Right now I have two choices. I can bitch and moan about the inadequacy of the Westminster parties and opt out of voting, in which case I essentially submit to whatever they intend to do to me, or I can fight back. My vote, my voice are all that I have, and for it to matter I have to stand with those who think and feel the same way.


Even if I don’t particularly like them.


These days I feel somewhat liberated in who I stand with. Before the referendum it was necessary to put some distance between the Brexit cause and the more “extreme” elements but the so-called extremes are starting to look like the only sane actors still in the game. The Tories have gone off the deep end completely, the Labour front bench think it’s wrong to say that only women have a cervix, and the Lib Dems managed to combine the worst facets of both. Meanwhile the Green party is wholly redundant while Boris is at the helm.

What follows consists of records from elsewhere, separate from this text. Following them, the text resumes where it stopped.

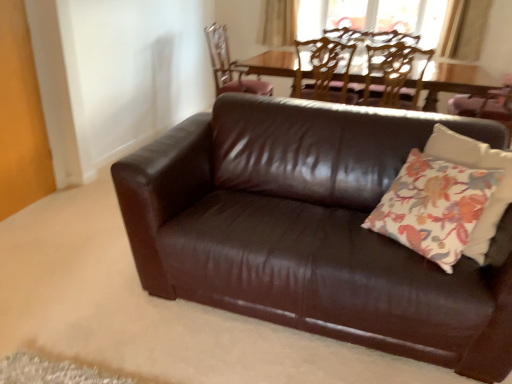 Question: Which direction should I rotate to look at wooden chair at upper center, positioned as the 1th chair in left-to-right order?

Choices:
 (A) right
 (B) left

Answer: (B)

Question: Is brown leather chair at upper center, the 2th chair viewed from the right, at the back of beige fabric curtain at upper center?

Choices:
 (A) yes
 (B) no

Answer: (B)

Question: Is beige fabric curtain at upper center shorter than brown leather chair at upper center, marked as the second chair in a left-to-right arrangement?

Choices:
 (A) no
 (B) yes

Answer: (B)

Question: From the image's perspective, would you say beige fabric curtain at upper center is shown under brown leather chair at upper center, marked as the second chair in a left-to-right arrangement?

Choices:
 (A) yes
 (B) no

Answer: (B)

Question: Is beige fabric curtain at upper center thinner than brown leather chair at upper center, the 2th chair viewed from the right?

Choices:
 (A) yes
 (B) no

Answer: (A)

Question: Would you consider beige fabric curtain at upper center to be distant from brown leather chair at upper center, marked as the second chair in a left-to-right arrangement?

Choices:
 (A) yes
 (B) no

Answer: (A)

Question: Is beige fabric curtain at upper center positioned behind brown leather chair at upper center, the 2th chair viewed from the right?

Choices:
 (A) yes
 (B) no

Answer: (A)

Question: Considering the relative sizes of wooden chair at upper center, the 3th chair from the right, and floral fabric pillow at center in the image provided, is wooden chair at upper center, the 3th chair from the right, wider than floral fabric pillow at center?

Choices:
 (A) no
 (B) yes

Answer: (B)

Question: From the image's perspective, is wooden chair at upper center, positioned as the 1th chair in left-to-right order, under floral fabric pillow at center?

Choices:
 (A) no
 (B) yes

Answer: (A)

Question: From the image's perspective, is wooden chair at upper center, the 3th chair from the right, on floral fabric pillow at center?

Choices:
 (A) yes
 (B) no

Answer: (A)

Question: Considering the relative positions of wooden chair at upper center, positioned as the 1th chair in left-to-right order, and floral fabric pillow at center in the image provided, is wooden chair at upper center, positioned as the 1th chair in left-to-right order, to the right of floral fabric pillow at center from the viewer's perspective?

Choices:
 (A) yes
 (B) no

Answer: (B)

Question: Can you confirm if wooden chair at upper center, positioned as the 1th chair in left-to-right order, is positioned to the left of floral fabric pillow at center?

Choices:
 (A) yes
 (B) no

Answer: (A)

Question: Can you confirm if wooden chair at upper center, positioned as the 1th chair in left-to-right order, is smaller than floral fabric pillow at center?

Choices:
 (A) yes
 (B) no

Answer: (B)

Question: Is wooden chair at upper center, the 3th chair from the right, wider than wooden textured chair at upper center, the 1th chair when ordered from right to left?

Choices:
 (A) no
 (B) yes

Answer: (B)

By the measure of the supposed centrists, I can now be considered far right but that really only speaks to the corruption of language in politics. As someone who does believe in border controls and that it’s probably for the best for women, gay’s and Jews if we don’t have an open door to Somalia and Pakistan where rape culture is the predominant culture. By that measure I’m basically a 1990’s liberal. I’m even to be considered far right and populist for opposing disastrous renewable energy projects that will leave millions in fuel poverty and without heating. The supposed rational moderate centre leaves me wondering if I’m the only sane person left on earth.


More to the point, though I vividly remember just how much of a cringeworthy shambles Ukip was in the 2015 election, even at their worst they couldn’t possibly be worse than any of the Westminster parties, or any of the media recognised fringe outfits spawned by devolution. The relatively sound policies coming out of Ukip just lately represent the conservative core of Britain that unites traditional Labour voters and proper conservatives. Ukip isn’t the freak show. They are.

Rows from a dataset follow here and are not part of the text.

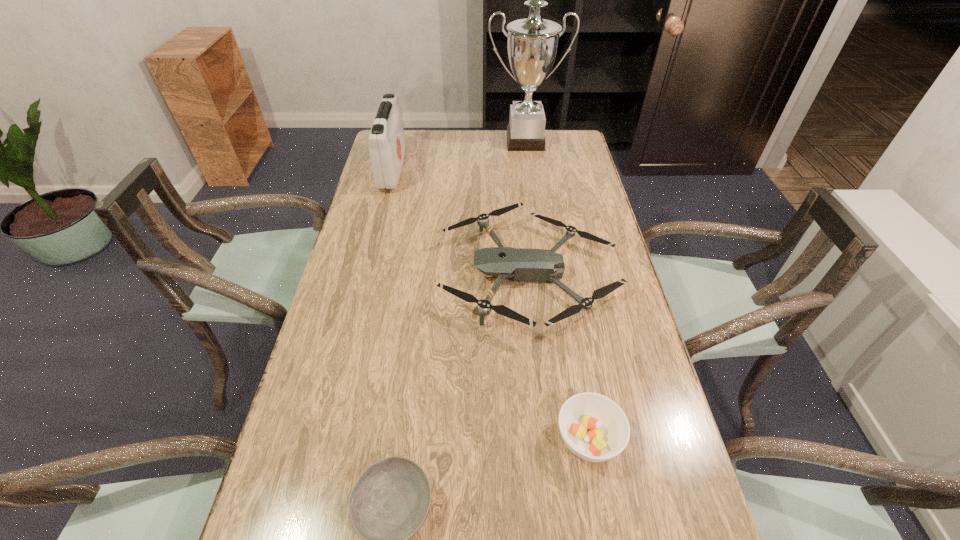 Find the location of a particular element. vacant region at the left edge of the desktop is located at coordinates (389, 274).

In the image, there is a desktop. At what (x,y) coordinates should I click in order to perform the action: click on vacant area at the right edge. Please return your answer as a coordinate pair (x, y). The width and height of the screenshot is (960, 540). Looking at the image, I should click on (597, 374).

You are a GUI agent. You are given a task and a screenshot of the screen. Output one action in this format:
    pyautogui.click(x=<x>, y=<y>)
    Task: Click on the free region at the far right corner
    
    Given the screenshot: What is the action you would take?
    pyautogui.click(x=547, y=148)

Locate an element on the screen. Image resolution: width=960 pixels, height=540 pixels. vacant space that is in between the first-aid kit and the trophy cup is located at coordinates (459, 156).

You are a GUI agent. You are given a task and a screenshot of the screen. Output one action in this format:
    pyautogui.click(x=<x>, y=<y>)
    Task: Click on the empty space that is in between the second tallest object and the tallest object
    
    Given the screenshot: What is the action you would take?
    pyautogui.click(x=459, y=156)

This screenshot has height=540, width=960. I want to click on empty space that is in between the leftmost object and the trophy cup, so click(459, 156).

You are a GUI agent. You are given a task and a screenshot of the screen. Output one action in this format:
    pyautogui.click(x=<x>, y=<y>)
    Task: Click on the empty location between the fourth shortest object and the drone
    Image resolution: width=960 pixels, height=540 pixels.
    Given the screenshot: What is the action you would take?
    pyautogui.click(x=461, y=222)

You are a GUI agent. You are given a task and a screenshot of the screen. Output one action in this format:
    pyautogui.click(x=<x>, y=<y>)
    Task: Click on the free spot between the fourth shortest object and the drone
    The image size is (960, 540).
    Given the screenshot: What is the action you would take?
    pyautogui.click(x=461, y=222)

Where is `free space between the third nearest object and the soup bowl`? Image resolution: width=960 pixels, height=540 pixels. free space between the third nearest object and the soup bowl is located at coordinates (559, 356).

Identify the location of blank region between the drone and the first-aid kit. (461, 222).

As to the much fabled “links to the far right” I am aware that some in Ukip find common cause with right wing parties in the EU who make the far right in the UK look like the Women’s Institute. This, I feel is misguided in that they have mistaken European right wing sentiment as akin with our own. It isn’t. The British right wing is its own distinct cause fighting for a British idea of a fair and free society, not tied in with the ethno-nationalism of Poland or parts of Germany.


I never have had any sympathy with ethno-nationalism but I can see why it looks like a revival. With the establishment pushing identity politics and extending political privilege to political groups on the basis of ethnicity, it was inevitable that a new white identity politics would emerge. You can’t turn on the TV without them ramming the corporate BLM agenda down your throat. Every action has an equal and opposite reaction. Leftist identity politics is playing midwife to a new far right. That is why it is so very necessary to purge these American left wing ideas from our universities and if the Tories won’t then we will see a genuine fascist movement in the UK.


Ukip as I see it, is really just the nationalist conservative party that the Tories should be, and one the country desperately needs. I know that that is no chance of it ever winning power, and due to the rigged system of representative democracy overthrowing the establishment by traditional means is not possible. But we can put the proverbial gun to the head of the Tories. I anticipate low turnouts at the next election, meaning the high turn out of support for motivated minnow parties can tilt the balance in marginal constituencies. Ukip can rebuild that power and it doesn’t take a lot.


It would be far easier for me to simply resign myself to the intellectual and moral collapse of British politics, but if we are going down, I’m not going down without a fight. I’m under no illusions about who and what Ukip are, and the enormity of the task ahead, but now is the time to put my money where my mouth is. Nobody is going to do it for me and waiting on millionaire donors and media attention didn’t get us anywhere. If we want change we will have to do it ourselves, the long and hard way. We don’t need millionaire donors and we have no use for the legacy media. Hard work did it before and will do it again.